» **Source records**
#####

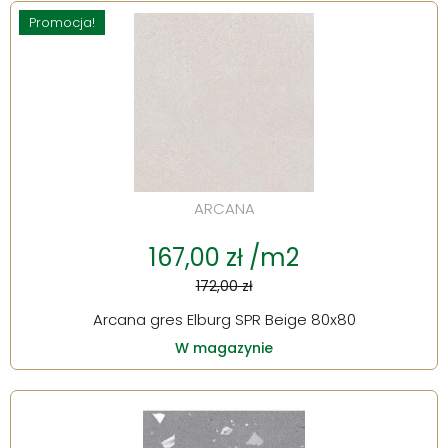
Promocja!
ARCANA
167,00 zł /m2
172,00 zł
Arcana gres Elburg SPR Beige 80x80
W magazynie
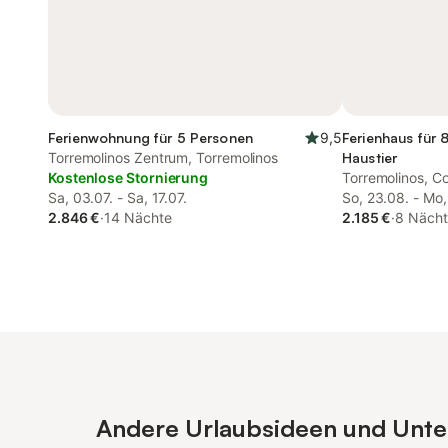
Ferienwohnung für 5 Personen
9,5
Ferienhaus für 
Torremolinos Zentrum, Torremolinos
Haustier
Kostenlose Stornierung
Torremolinos, Co
Sa, 03.07. - Sa, 17.07.
So, 23.08. - Mo,
2.846 €
·
14 Nächte
2.185 €
·
8 Näch
Andere Urlaubsideen und Unterk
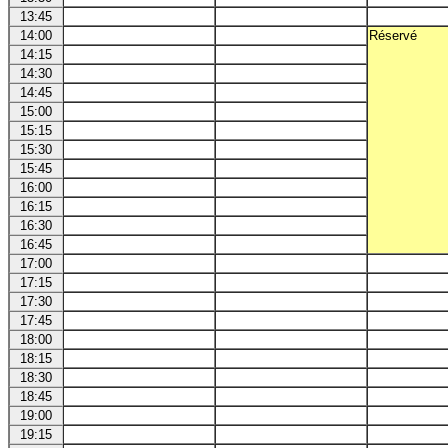
13:45
14:00
Réservé
14:15
14:30
14:45
15:00
15:15
15:30
15:45
16:00
16:15
16:30
16:45
17:00
17:15
17:30
17:45
18:00
18:15
18:30
18:45
19:00
19:15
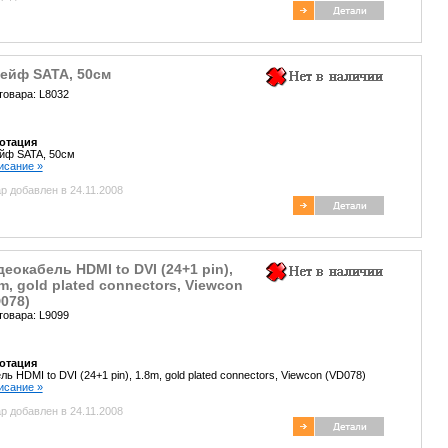
ейф SATA, 50cм
товара: L8032
отация
йф SATA, 50cм
писание »
р добавлен в 24.11.2008
еокабель HDMI to DVI (24+1 pin),
m, gold plated connectors, Viewcon
078)
товара: L9099
отация
ль HDMI to DVI (24+1 pin), 1.8m, gold plated connectors, Viewcon (VD078)
писание »
р добавлен в 24.11.2008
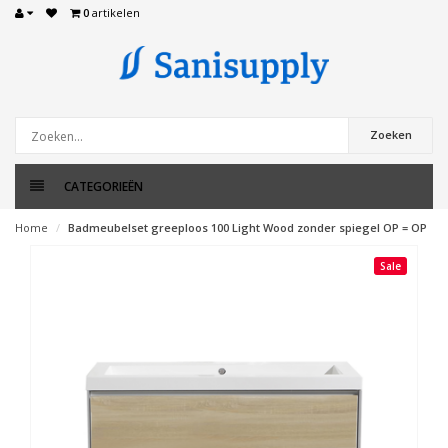
0
artikelen
Zoeken
CATEGORIEËN
Home
Badmeubelset greeploos 100 Light Wood zonder spiegel OP = OP
Sale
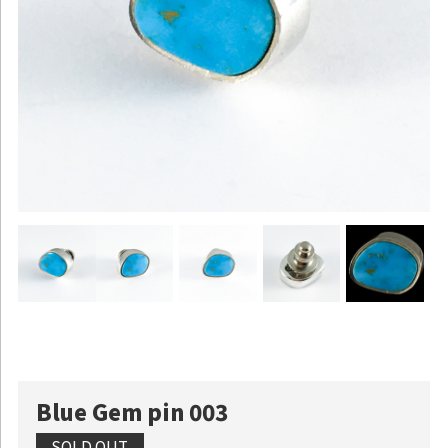
Blue Gem pin 003
SOLD OUT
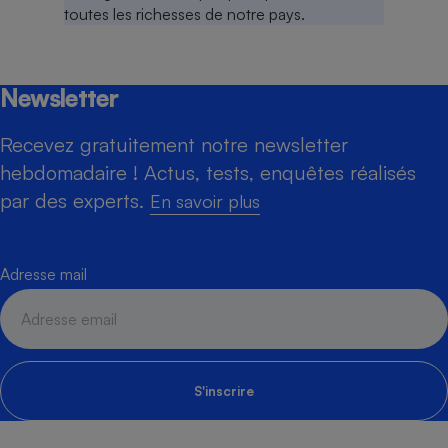
Newsletter
Recevez gratuitement notre newsletter
hebdomadaire ! Actus, tests, enquêtes réalisés
par des experts.
En savoir plus
Adresse mail
S'inscrire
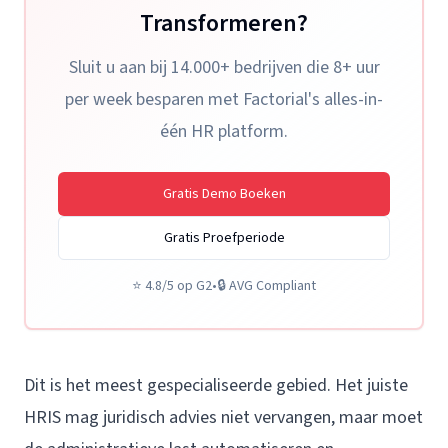
Transformeren?
Sluit u aan bij 14.000+ bedrijven die 8+ uur
per week besparen met Factorial's alles-in-
één HR platform.
Gratis Demo Boeken
Gratis Proefperiode
⭐
4.8/5 op G2
•
🔒
AVG Compliant
Dit is het meest gespecialiseerde gebied. Het juiste
HRIS mag juridisch advies niet vervangen, maar moet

#####

» **What is required**
In the records above, find each line that mentions the string "HDMI", then copy it.

» **Answer space**
еокабель HDMI to DVI (24+1 pin),
ль HDMI to DVI (24+1 pin), 1.8m, gold plated connectors, Viewcon (VD078)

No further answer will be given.